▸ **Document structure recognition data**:
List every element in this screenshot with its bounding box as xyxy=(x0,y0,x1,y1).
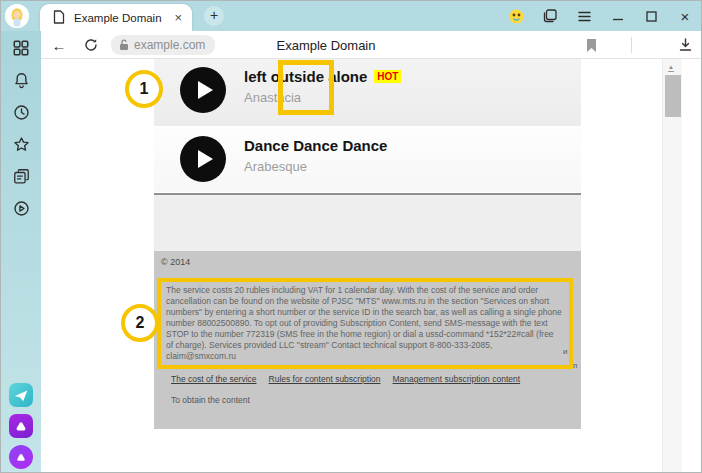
video-play-icon[interactable] xyxy=(10,197,32,219)
track-row-2[interactable]: Dance Dance Dance Arabesque xyxy=(154,128,581,192)
callout-number-2: 2 xyxy=(121,304,159,342)
collections-icon[interactable] xyxy=(10,165,32,187)
footer-links: The cost of the service Rules for conten… xyxy=(171,374,520,384)
play-triangle-icon xyxy=(198,150,213,168)
tab-example-domain[interactable]: Example Domain × xyxy=(40,4,192,31)
bookmarks-star-icon[interactable] xyxy=(10,133,32,155)
track-artist: Arabesque xyxy=(244,159,307,174)
apps-grid-icon[interactable] xyxy=(10,37,32,59)
alice-assistant-icon[interactable] xyxy=(9,445,33,469)
girl-avatar-icon xyxy=(5,4,29,28)
scrollbar-thumb[interactable] xyxy=(665,75,681,117)
messenger-icon[interactable] xyxy=(9,383,33,407)
user-profile-emoji[interactable] xyxy=(508,8,524,24)
toolbar-divider xyxy=(631,37,632,53)
address-bar[interactable]: example.com xyxy=(111,35,215,55)
tab-panels-icon[interactable] xyxy=(542,8,558,24)
play-button-track-1[interactable] xyxy=(180,67,226,113)
profile-avatar[interactable] xyxy=(5,4,29,28)
empty-section xyxy=(154,195,581,251)
minimize-button[interactable] xyxy=(610,8,626,24)
dzen-app-icon[interactable] xyxy=(9,414,33,438)
url-text: example.com xyxy=(134,38,205,52)
link-cost-of-service[interactable]: The cost of the service xyxy=(171,374,257,384)
back-button[interactable]: ← xyxy=(49,35,69,55)
page-footer: © 2014 The service costs 20 rubles inclu… xyxy=(154,251,581,429)
browser-sidebar xyxy=(1,31,41,473)
menu-icon[interactable] xyxy=(576,8,592,24)
legal-text: The service costs 20 rubles including VA… xyxy=(166,285,562,362)
reload-button[interactable] xyxy=(81,35,101,55)
document-icon xyxy=(53,10,65,24)
maximize-button[interactable] xyxy=(643,8,659,24)
window-close-button[interactable]: × xyxy=(677,8,693,24)
link-rules-content-subscription[interactable]: Rules for content subscription xyxy=(269,374,381,384)
scroll-up-arrow[interactable]: ▲ xyxy=(668,64,674,72)
scrollbar[interactable]: ▲ xyxy=(662,59,682,473)
copyright-text: © 2014 xyxy=(161,257,190,267)
play-button-track-2[interactable] xyxy=(180,136,226,182)
bookmark-icon[interactable] xyxy=(581,35,601,55)
tab-bar: Example Domain × + xyxy=(1,1,702,31)
stray-character: п xyxy=(573,361,577,370)
download-icon[interactable] xyxy=(675,35,695,55)
tab-title: Example Domain xyxy=(74,12,162,24)
track-title: Dance Dance Dance xyxy=(244,137,387,154)
emoji-face-icon xyxy=(509,9,524,24)
notifications-bell-icon[interactable] xyxy=(10,69,32,91)
page-viewport: left outside alone HOT Anastacia Dance D… xyxy=(41,59,682,473)
browser-window: Example Domain × + xyxy=(0,0,702,473)
link-management-subscription[interactable]: Management subscription content xyxy=(393,374,521,384)
annotation-highlight-box-1 xyxy=(278,60,334,115)
callout-number-1: 1 xyxy=(125,70,163,108)
play-triangle-icon xyxy=(198,81,213,99)
annotation-highlight-box-2: The service costs 20 rubles including VA… xyxy=(157,278,573,369)
tab-close-icon[interactable]: × xyxy=(174,10,182,25)
track-row-1[interactable]: left outside alone HOT Anastacia xyxy=(154,59,581,126)
lock-icon xyxy=(119,39,129,51)
stray-character: и xyxy=(563,347,567,356)
new-tab-button[interactable]: + xyxy=(204,6,224,26)
obtain-content-text: To obtain the content xyxy=(171,395,250,405)
hot-badge: HOT xyxy=(374,70,401,83)
navigation-toolbar: ← example.com Example Domain xyxy=(41,31,702,59)
omnibox-page-title: Example Domain xyxy=(241,38,411,53)
history-clock-icon[interactable] xyxy=(10,101,32,123)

▸ **Problem description**: Excluding the images, return each record above precisely as written.

▸ **Answer space**:
List every element in this screenshot with its bounding box as xyxy=(x0,y0,x1,y1).
video-play-icon[interactable] xyxy=(10,197,32,219)
track-row-2[interactable]: Dance Dance Dance Arabesque xyxy=(154,128,581,192)
callout-number-2: 2 xyxy=(121,304,159,342)
collections-icon[interactable] xyxy=(10,165,32,187)
footer-links: The cost of the service Rules for conten… xyxy=(171,374,520,384)
play-triangle-icon xyxy=(198,150,213,168)
tab-example-domain[interactable]: Example Domain × xyxy=(40,4,192,31)
bookmarks-star-icon[interactable] xyxy=(10,133,32,155)
track-artist: Arabesque xyxy=(244,159,307,174)
apps-grid-icon[interactable] xyxy=(10,37,32,59)
alice-assistant-icon[interactable] xyxy=(9,445,33,469)
girl-avatar-icon xyxy=(5,4,29,28)
scrollbar-thumb[interactable] xyxy=(665,75,681,117)
messenger-icon[interactable] xyxy=(9,383,33,407)
user-profile-emoji[interactable] xyxy=(508,8,524,24)
toolbar-divider xyxy=(631,37,632,53)
address-bar[interactable]: example.com xyxy=(111,35,215,55)
tab-panels-icon[interactable] xyxy=(542,8,558,24)
play-button-track-1[interactable] xyxy=(180,67,226,113)
profile-avatar[interactable] xyxy=(5,4,29,28)
empty-section xyxy=(154,195,581,251)
minimize-button[interactable] xyxy=(610,8,626,24)
dzen-app-icon[interactable] xyxy=(9,414,33,438)
url-text: example.com xyxy=(134,38,205,52)
link-cost-of-service[interactable]: The cost of the service xyxy=(171,374,257,384)
back-button[interactable]: ← xyxy=(49,35,69,55)
page-footer: © 2014 The service costs 20 rubles inclu… xyxy=(154,251,581,429)
browser-sidebar xyxy=(1,31,41,473)
menu-icon[interactable] xyxy=(576,8,592,24)
legal-text: The service costs 20 rubles including VA… xyxy=(166,285,562,362)
reload-button[interactable] xyxy=(81,35,101,55)
document-icon xyxy=(53,10,65,24)
maximize-button[interactable] xyxy=(643,8,659,24)
window-close-button[interactable]: × xyxy=(677,8,693,24)
link-rules-content-subscription[interactable]: Rules for content subscription xyxy=(269,374,381,384)
scroll-up-arrow[interactable]: ▲ xyxy=(668,64,674,72)
scrollbar[interactable]: ▲ xyxy=(662,59,682,473)
copyright-text: © 2014 xyxy=(161,257,190,267)
play-button-track-2[interactable] xyxy=(180,136,226,182)
bookmark-icon[interactable] xyxy=(581,35,601,55)
tab-bar: Example Domain × + xyxy=(1,1,702,31)
stray-character: п xyxy=(573,361,577,370)
download-icon[interactable] xyxy=(675,35,695,55)
tab-title: Example Domain xyxy=(74,12,162,24)
track-title: Dance Dance Dance xyxy=(244,137,387,154)
emoji-face-icon xyxy=(509,9,524,24)
notifications-bell-icon[interactable] xyxy=(10,69,32,91)
page-viewport: left outside alone HOT Anastacia Dance D… xyxy=(41,59,682,473)
browser-window: Example Domain × + xyxy=(0,0,702,473)
link-management-subscription[interactable]: Management subscription content xyxy=(393,374,521,384)
annotation-highlight-box-1 xyxy=(278,60,334,115)
callout-number-1: 1 xyxy=(125,70,163,108)
play-triangle-icon xyxy=(198,81,213,99)
annotation-highlight-box-2: The service costs 20 rubles including VA… xyxy=(157,278,573,369)
tab-close-icon[interactable]: × xyxy=(174,10,182,25)
track-row-1[interactable]: left outside alone HOT Anastacia xyxy=(154,59,581,126)
lock-icon xyxy=(119,39,129,51)
stray-character: и xyxy=(563,347,567,356)
new-tab-button[interactable]: + xyxy=(204,6,224,26)
obtain-content-text: To obtain the content xyxy=(171,395,250,405)
hot-badge: HOT xyxy=(374,70,401,83)
navigation-toolbar: ← example.com Example Domain xyxy=(41,31,702,59)
omnibox-page-title: Example Domain xyxy=(241,38,411,53)
history-clock-icon[interactable] xyxy=(10,101,32,123)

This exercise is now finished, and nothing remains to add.